Everyone genuinely wants an answer to the IPO question, of course. Palmer Luckey has stated in public that a listing is “definitely” on the roadmap, most likely on the Nasdaq sometime in 2026 or 2027. According to Sacra, a private-market research firm, Anduril made about $1 billion in revenue in 2024, more than doubling the projected $420 million from 2023. Speculative ticker reservations include “ANDL” and “ANDR.” The IPO window narrows significantly if that trajectory continues through 2026. This is because underwriters are drawn to companies that reach multi-billion-dollar revenue scales with strong defense budget tailwinds and a geopolitical environment that shows no signs of cooling. The business isn’t hurrying, though. According to the January 2026 Series G-1, management believes there is enough private capital to postpone the public markets until the figures are truly unquestionable.

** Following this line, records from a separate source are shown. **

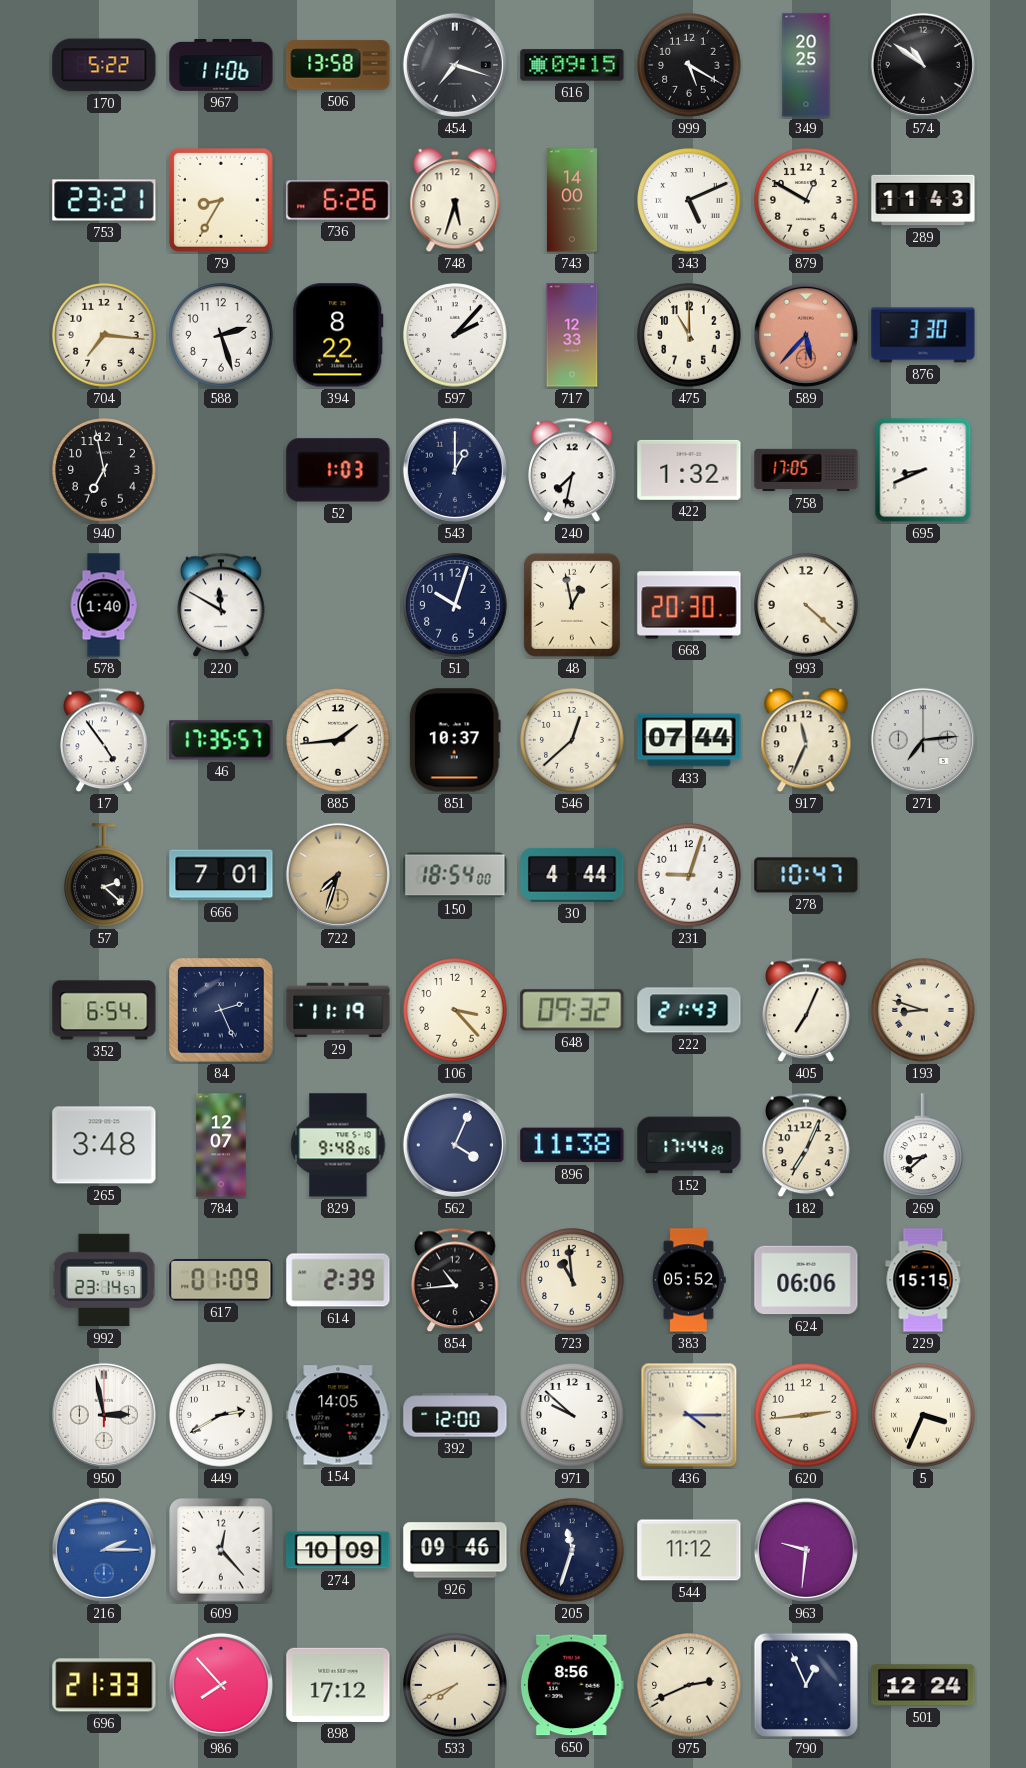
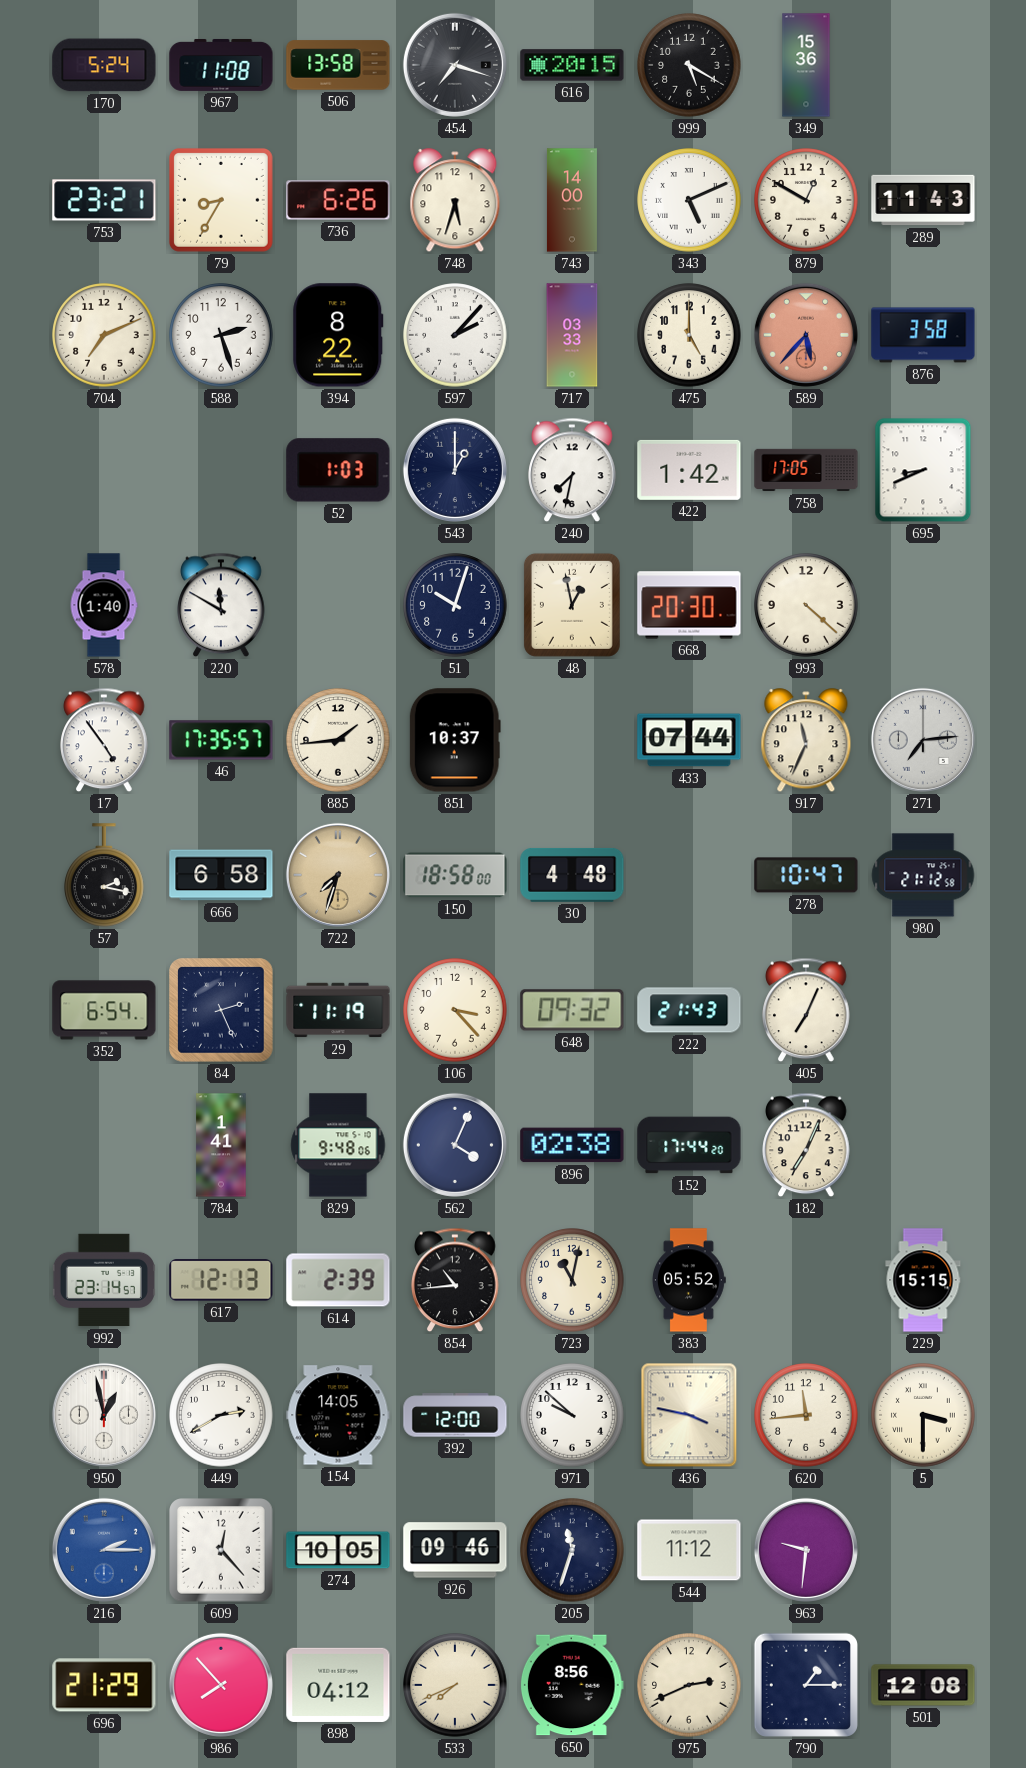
170: 5:22 -> 5:24
967: 11:06 -> 11:08
616: 09:15 -> 20:15
349: 20:25 -> 15:36
574: 10:51 -> none
704: 7:16 -> 7:11
717: 12:33 -> 03:33
475: 11:00 -> 5:00
876: 3:30 -> 3:58
940: 6:58 -> none
422: 1:32 -> 1:42
546: 12:38 -> none
57: 2:22 -> 2:17
666: 7:01 -> 6:58
150: 18:54 -> 18:58
30: 4:44 -> 4:48
231: 9:03 -> none
980: none -> 21:12
193: 8:48 -> none
265: 3:48 -> none
784: 12:07 -> 1:41
896: 11:38 -> 02:38
269: 8:38 -> none
617: 01:09 -> 12:13
723: 10:59 -> 11:02
624: 06:06 -> none
950: 2:58 -> 12:58
436: 4:15 -> 3:47
620: 2:44 -> 11:44
5: 3:34 -> 3:30
274: 10:09 -> 10:05
696: 21:33 -> 21:29
898: 17:12 -> 04:12
790: 12:56 -> 1:15
501: 12:24 -> 12:08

There are proxies for ordinary investors who are confined to the sidelines. Anduril’s competitive landscape is touched by Kratos Defense, AeroVironment, and Palantir in different ways. Broad exposure is provided by the iShares U.S. Aerospace & Defense ETF (ITA). The AI-defense overlap is more prevalent in the ARK Autonomous Technology & Robotics ETF (ARKQ). They’re all not Anduril. They are all accessible, regulated, and liquid, which may be the more truthful response for the majority of people given the current circumstances.
Ironically, the valuation will likely be much higher than what the January 2026 $84 billion figure indicates by the time Anduril does ring the opening bell. As this develops, there’s a feeling that the story being written about Anduril in Costa Mesa, Sydney, and the Pentagon’s secret back rooms will be the kind that influences a generation of defense investors. In some ways, it’s still unclear if anyone who isn’t a member of the recognized club can take part in the first act.